Executes the statements on a specified target according to the following formula:

target = target-number % number_of_targets

For example, in a system with four targets:

  • Specifying 2 or 6 tells the runtime systems to execute the code on target 2, because the result of 2 % 4 and 6 % 4 is 2.

  • Specifying 1000 tells the runtime systems to execute the code on target 0, because the result of 1000 % 4 is 0.

-1 or no value

Executes the statements on a target selected by the runtime system.

<= -1

Reserved.

target-number is required for the signal and wait clauses.

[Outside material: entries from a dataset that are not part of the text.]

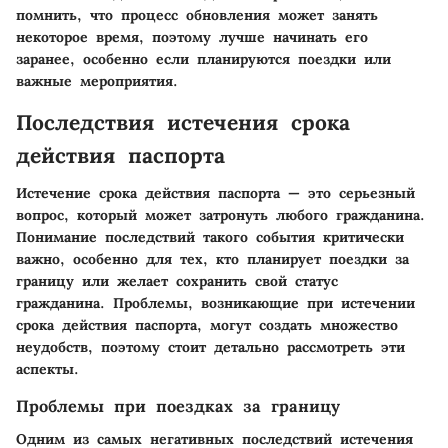
помнить, что процесс обновления может занять
некоторое время, поэтому лучше начинать его
заранее, особенно если планируются поездки или
важные мероприятия.
Последствия истечения срока
действия паспорта
Истечение срока действия паспорта — это серьезный
вопрос, который может затронуть любого гражданина.
Понимание последствий такого события критически
важно, особенно для тех, кто планирует поездки за
границу или желает сохранить свой статус
гражданина. Проблемы, возникающие при истечении
срока действия паспорта, могут создать множество
неудобств, поэтому стоит детально рассмотреть эти
аспекты.
Проблемы при поездках за границу
Одним из самых негативных последствий истечения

If the target is not available, the program fails with an error message unless you also specify the optional clause. The optional clause allows the statements to execute on the host if the target is not available.

Optional Clauses

if-clause

A Boolean expression.

If the expression evaluates to ...

... then the following occurs.

true

The statements are executed on the target.

false

The statements are executed on the host. The behavior is undefined if the if-clause is used with either the signal or wait clauses.

Note

Use this clause to control whether offload is enabled. A set of related pragmas should use this clause in a coordinated fashion, so that either all or none of the related offload statements are enabled.

mandatory

Specifies execution on the target is required. Execution on the host is not allowed.

To continue the program if the correct target hardware is not available, initialize a variable statusvarname and use the status ( statusvarname ) clause in this pragma. The Description section below explains how to initialize a status variable and the possible values for the status variable.

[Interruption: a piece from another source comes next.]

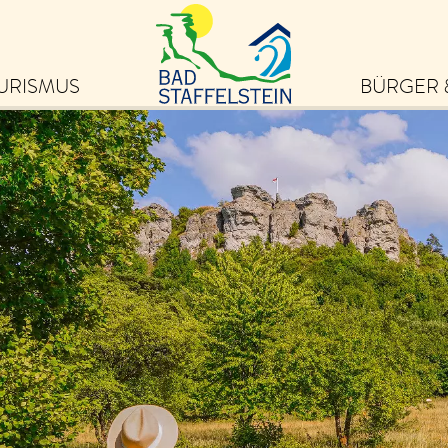
URISMUS
BÜRGER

This clause is implied if the optional clause is not specified. You can explicitly specify this clause to reinforce the implied default.

optional

Specifies execution on the target is requested but not required. Execution on the host is allowed if the target is not available.

To determine why the statements were executed on the host instead of the target, initialize a variable statusvarname and use the status ( statusvarname ) clause in this pragma. The Description section below explains how to initialize a status variable and the possible values for the status variable.

Note

Do not use this clause and the mandatory clause in the same pragma as these clauses are opposites of each other.

signal ( tag )

A handle on an asynchronous data transfer or computational activity. The computation performed by the offload clause and any results returned from the offload using out clauses occurs concurrently with host execution of the code after the pragma. If this clause is not used, then the entire offload and associated data transfer are executed synchronously. The host will not continue past the pragma until it has completed.

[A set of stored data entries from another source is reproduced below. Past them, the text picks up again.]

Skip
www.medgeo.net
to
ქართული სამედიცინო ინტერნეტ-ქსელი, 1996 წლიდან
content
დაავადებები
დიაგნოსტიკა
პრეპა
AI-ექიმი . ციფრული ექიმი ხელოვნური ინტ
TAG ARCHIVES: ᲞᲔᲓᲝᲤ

tag is an expression that is a pointer-size value in the baseline language which serves as a handle on an asynchronous activity, either data transfer or computation.

Note

You must specify a target clause with a target-number that is greater than or equal to zero with this clause.

status ( statusvarname )

Determine the status of the execution of an offloading construct. The statusvarname variable contains the value that explains the status of the execution. The Description section below explains how to initialize a status variable and the possible values for this variable.

When used with the optional clause and the target is unavailable, the statements to be executed on the target are instead executed on the host.

When used with the mandatory clause and the target is unavailable, the statements are ignored and the program continues. To determine why the statements were ignored or executed on the host, examine the value of this variable.

stream ( handle )

Offloads to the stream specified by handle. The handle is obtained from the function _Offload_create_stream, which specifies on which Intel® MIC Architecture device to create the stream. The offload is to the device on which the stream had been created. For more information, see Offload Using Streams.

wait ( tag [, tag, ...] )

Specifies a wait until a previously initiated asynchronous data transfer or asynchronous computation is completed.

tag is an expression that is a pointer-size value in the baseline language. This expression serves as a handle on a previously initiated asynchronous activity which used the same expression value in a signal clause. The activity could be an asynchronous computation or asynchronous data transfer.

Note

You must specify a target clause with a target-number that is greater than or equal to zero with this clause.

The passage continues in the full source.